[Work instruction] When you output the records, match them exactly and omit any picture they include.

(Beginning of Excerpted records)

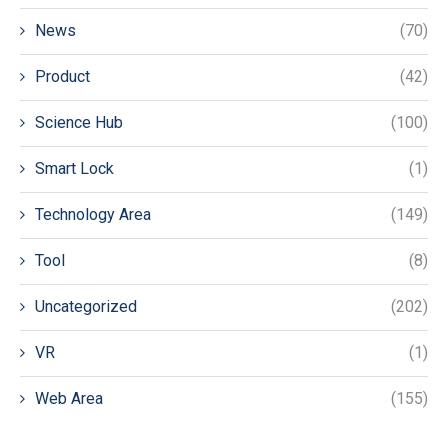
News
(70)
Product
(42)
Science Hub
(100)
Smart Lock
(1)
Technology Area
(149)
Tool
(8)
Uncategorized
(202)
VR
(1)
Web Area
(155)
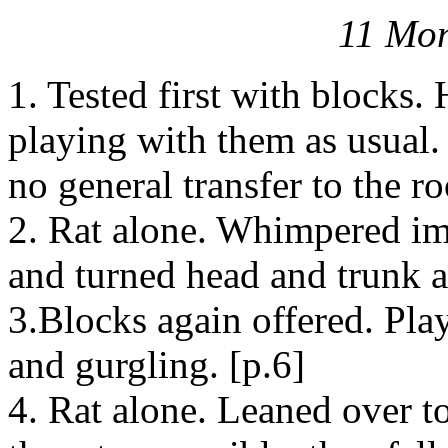
11 Mon
1. Tested first with blocks.
playing with them as usual.
no general transfer to the ro
2. Rat alone. Whimpered im
and turned head and trunk 
3.Blocks again offered. Pla
and gurgling. [p.6]
4. Rat alone. Leaned over to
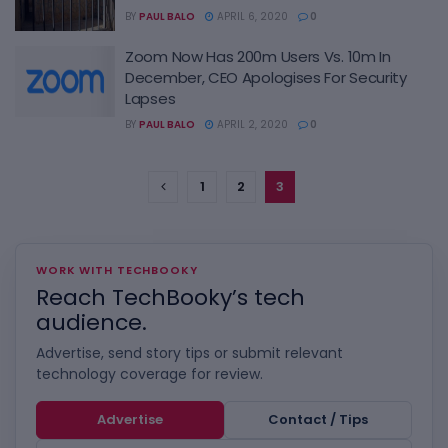
BY
PAUL BALO
APRIL 6, 2020
0
Zoom Now Has 200m Users Vs. 10m In
December, CEO Apologises For Security
Lapses
BY
PAUL BALO
APRIL 2, 2020
0
1
2
3
WORK WITH TECHBOOKY
Reach TechBooky’s tech
audience.
Advertise, send story tips or submit relevant
technology coverage for review.
Advertise
Contact / Tips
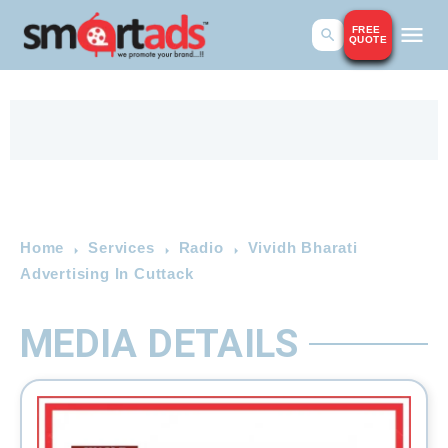
FREE
QUOTE
Home
Services
Radio
Vividh Bharati
Advertising In Cuttack
MEDIA DETAILS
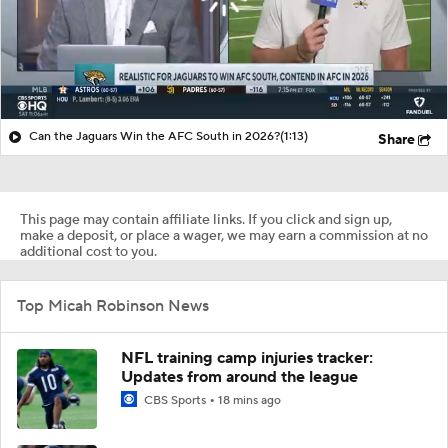
Can the Jaguars Win the AFC South in 2026?
(1:13)
Share
This page may contain affiliate links. If you click and sign up,
make a deposit, or place a wager, we may earn a commission at no
additional cost to you.
Top Micah Robinson News
NFL training camp injuries tracker:
Updates from around the league
CBS Sports
18 mins ago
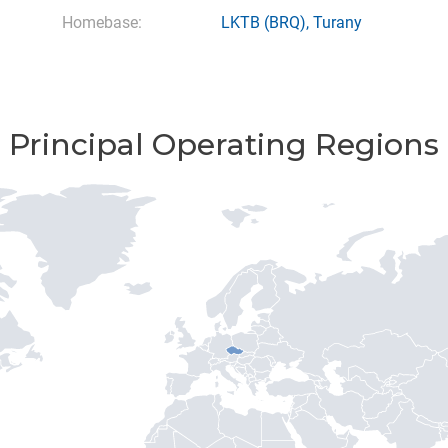
Homebase:
LKTB
(BRQ),
Turany
Principal Operating Regions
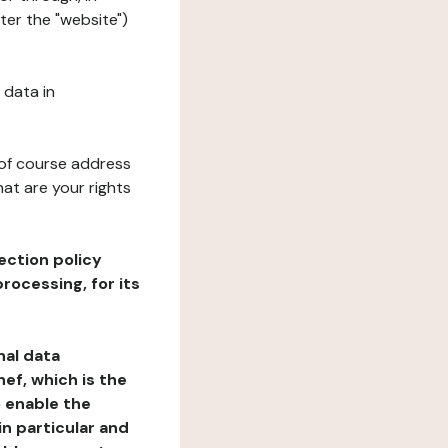
ter the "website")
 data in
 of course address
at are your rights
ection policy
rocessing, for its
nal data
ef, which is the
o enable the
n particular and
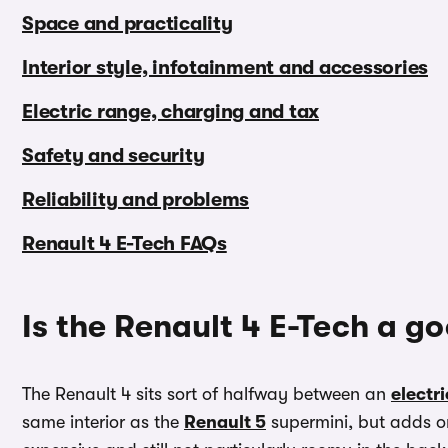
Space and practicality
Interior style, infotainment and accessories
Electric range, charging and tax
Safety and security
Reliability and problems
Renault 4 E-Tech FAQs
Is the Renault 4 E-Tech a g
The Renault 4 sits sort of halfway between an
electr
same interior as the
Renault 5
supermini, but adds on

(End of Excerpted records)

[Result of the task]
News
(70)
Product
(42)
Science Hub
(100)
Smart Lock
(1)
Technology Area
(149)
Tool
(8)
Uncategorized
(202)
VR
(1)
Web Area
(155)
11 Mon
1. Tested first with blocks.
playing with them as usual.
no general transfer to the ro
2. Rat alone. Whimpered im
and turned head and trunk 
3.Blocks again offered. Pla
and gurgling. [p.6]
4. Rat alone. Leaned over to
BY
PAUL BALO
APRIL 6, 2020
0
Zoom Now Has 200m Users Vs. 10m In
December, CEO Apologises For Security
Lapses
BY
PAUL BALO
APRIL 2, 2020
0
1
2
3
WORK WITH TECHBOOKY
Reach TechBooky’s tech
audience.
Advertise, send story tips or submit relevant
technology coverage for review.
Advertise
Contact / Tips
FREE
QUOTE
Home
Services
Radio
Vividh Bharati
Advertising In Cuttack
MEDIA DETAILS
Can the Jaguars Win the AFC South in 2026?
(1:13)
Share
This page may contain affiliate links. If you click and sign up,
make a deposit, or place a wager, we may earn a commission at no
additional cost to you.
Top Micah Robinson News
NFL training camp injuries tracker:
Updates from around the league
CBS Sports
18 mins ago
Homebase:
LKTB
(BRQ),
Turany
Principal Operating Regions
ter the "website")
 data in
 of course address
at are your rights
ection policy
rocessing, for its
nal data
ef, which is the
o enable the
n particular and
Space and practicality
Interior style, infotainment and accessories
Electric range, charging and tax
Safety and security
Reliability and problems
Renault 4 E-Tech FAQs
Is the Renault 4 E-Tech a g
The Renault 4 sits sort of halfway between an
electr
same interior as the
Renault 5
supermini, but adds on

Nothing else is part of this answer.